According to Habermas, Rawls prematurely anticipates in his theory of justice the results of a process of democratic procedural justice and places himself outside the democratic procedures as a justice expert. Such expertise, according to Habermas, does not befit the philosopher, and we can see here that Habermas follows Kant in this respect. The democratic public, according to Habermas and Kant, is sovereign in its value decisions, and ultimately no one can presume to have a larger say in normative matters than anyone else. Not even philosophers.
In my past research I have dealt with Habermas' objection against Rawls in detail, and I have found that Habermas was right in rejecting a philosopher as a justice expert but wrong in rejecting Rawls, who, as I have tried to show, is not a suitable target for the kind of criticism that Habermas employs against him. I have argued that Habermas' objection against Rawls is based on a misinterpretation, and that Rawls, just like Habermas, pays the required tribute to the sovereignty of the democratic public: Since the justification of Rawls' conception of the original position is based on 'our' well-considered judgments of fairness, Rawls' assessment of justice is always subject to the agreement between 'you and me,' and is hence intended only as an appeal to 'our' common sense. In his appeal, Rawls' turns to the critical public of a society and thus pays respect to the sovereignty of a democratic people. Rawls' argumentation in support of his two principles of justice does not transgress the limitation of being only a contribution to the process of social communication.(7) In defending Rawls against Habermas' criticism, I have found that strictly philosophical reasons justify the democratic public's rejection of a philosophical expert in ethical matters. These reasons lie in the indeterminacy of human reason, as they became apparent through the work of Willard von Orman Quine and others. More specifically, the reason for the rejection of a philosopher-expert in ethical matters is the irreducible pluralism of ethical views and the incommensurability of these views, which compel us ultimately to a form of collective decision, in which the internal truth of any particular one of these views cannot play a dominant role.
In the following, I would like to point out a parallel between Rawls' thesis of the incommensurability of different but yet equally suitable conceptions of justice(8) and Quine's indeterminacy thesis. I shall show that a thesis of indeterminacy of normative theories can be formulated in analogy to Quine's thesis of the indeterminacy of empirical theories. Consequently, Rawls has to be reconstructed as a consensus theorist with an appeal to the unanimous consensus as the ideal of justification regarding questions of legitimacy and justice in a political community, and not, say, as a correspondence theorist striving towards an accord with an "objective moralistic order," as Habermas' interpretation of Rawls seems to suggest.

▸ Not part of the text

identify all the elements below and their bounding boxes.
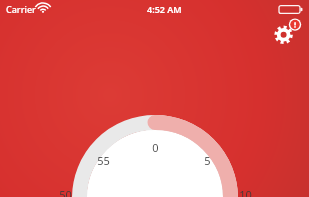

In Political Liberalism, Rawls holds the view that the long-term result of the work of human reason under free institutions is an ever-growing diversity of worldviews and value orientations.(9) This diversification comprises practical philosophy and especially political theory and theory of justice. In view of certain limits of human reason, as we will see below, it is no longer realistic to expect the existence of only one reasonable theory of justice. "A modern democratic society is characterized not simply by a pluralism of comprehensive religious, philosophical, and moral doctrines but by a pluralism of incompatible yet reasonable comprehensive doctrines."(10) Many reasonable and yet incommensurable theories of justice compete for acceptance before the forum of public reason. Their reasonableness is evaluated in the light of what Rawls calls the "idea of public reason."(11) Any theory of justice that deserves to be called reasonable has to take into account the mere fact that there may be other reasonable but incompatible theories of justice and accept mediation from the point of view of public reason. If theories of justice would yield only uncontroversial results, no such mediatory position would be needed. Then, normative questions would be on a par with other matters of expertise, and the public would delegate them to their experts, just as questions of a technological nature are delegated to expert committees and not debated in parliament or court. Unfortunately, however, normative theories are indeterminate in a way to be explained subsequently and therefore normative decisions remain within the discretion of the public and its representatives. They are the domain proper of the political and cannot be delegated to experts outside the political process.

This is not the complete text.